Thus need to split task t1 from the example above into 6 separate tasks with 1 CPU and GPU processes, right?

p.s. SMT is set correctly there

andre-merzky commented 3 years ago

Ouch, this we need to fix. What you stumble over is this. The underlying problem is that _handle_cuda attempts to add CUDA_VISIBLE_DEVICES to the task's environment - but if you look at the task layout above, you'll notice that we would need to set different env variables per rank. I don't think we can do that easily in the current code. It points again to the deeper underlying issue that we do not support heterogeneous ranks - even if the heterogeneity is, as in this case, just a single env setting.

There are two ways (AFAICS) to solve this, none trivial:

Now, what to do in your case as that needs resolving quickly... What does the application actually expect: different env setting per rank, or CVD=0,1,2,3,4,5 for all ranks? Or something different altogether?

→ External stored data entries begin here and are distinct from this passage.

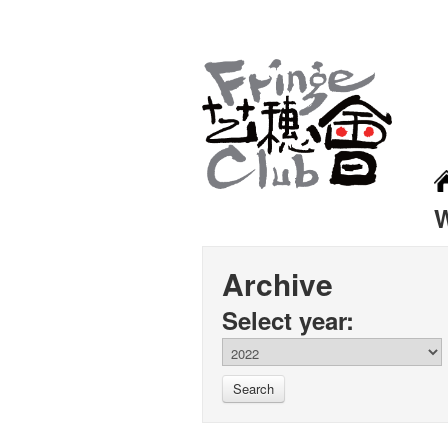
Archive
Select year:
Search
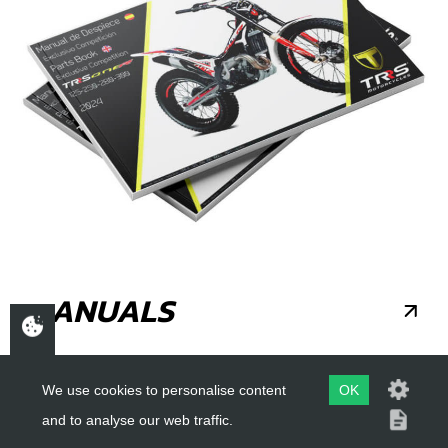
MANUALS
We use cookies to personalise content
OK
and to analyse our web traffic.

andre-merzky commented 3 years ago

But also, I should have read your comment to the end :-) Yes, splitting into 1cpu/1gpu task would resolve this. If that is feasible depends on the application though, as the tasks would not share an MPI communicator anymore...

mtitov commented 3 years ago

depends on the application though, as the tasks would not share an MPI communicator anymore...

I guess this actually brings us to your previous comment. Yeah, I was thinking on how to resolve task definition in terms of RCT the first, and missed this point.

wjlei1990 commented 3 years ago

Hi all, thanks for your help. So I guess I will need to wait for some updates of ENTK to make the task running correctly. Am I right?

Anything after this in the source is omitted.